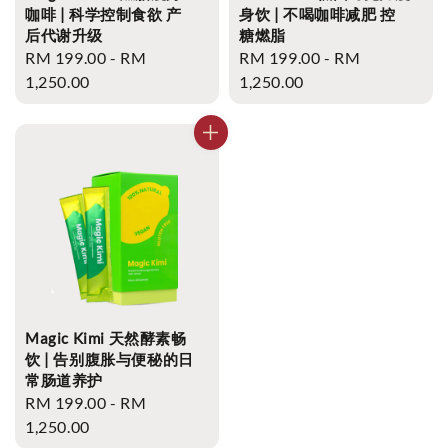
咖啡 | 科学控制食欲 产
身饮 | 不喝咖啡减肥 控
后代谢升级
糖燃脂
Regular
RM 199.00
-
RM
Regular
RM 199.00
-
RM
price
1,250.00
price
1,250.00
Magic Kimi 天然酵素畅
饮 | 告别腹胀与便秘的日
常肠道养护
Regular
RM 199.00
-
RM
price
1,250.00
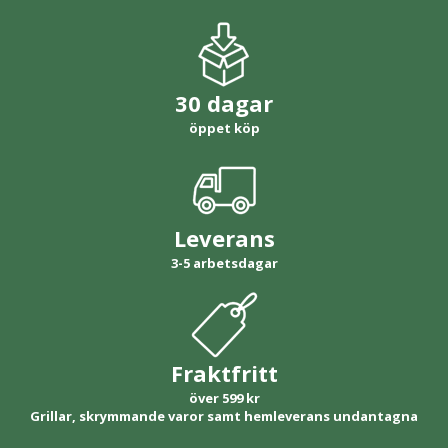
30 dagar
öppet köp
Leverans
3-5 arbetsdagar
Fraktfritt
över 599 kr
Grillar, skrymmande varor samt hemleverans undantagna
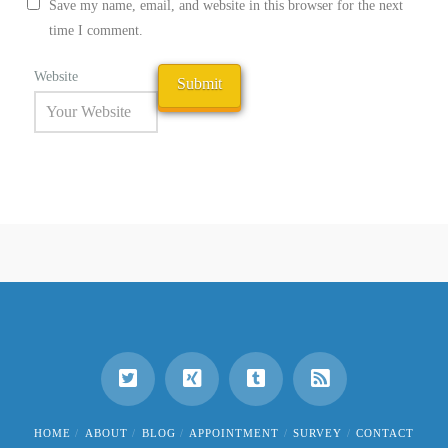
Save my name, email, and website in this browser for the next
time I comment.
Website
HOME
ABOUT
BLOG
APPOINTMENT
SURVEY
CONTACT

■ **Required action**:
Every line from the one containing "Magic Kimi 天然酵素畅" through the end of the entries above is to be copied exactly; pictures are to be left out.

■ **Expected answer**:
Magic Kimi 天然酵素畅
饮 | 告别腹胀与便秘的日
常肠道养护
Regular
RM 199.00
-
RM
price
1,250.00
30 dagar
öppet köp
Leverans
3-5 arbetsdagar
Fraktfritt
över 599 kr
Grillar, skrymmande varor samt hemleverans undantagna
Save my name, email, and website in this browser for the next
time I comment.
Website
HOME
ABOUT
BLOG
APPOINTMENT
SURVEY
CONTACT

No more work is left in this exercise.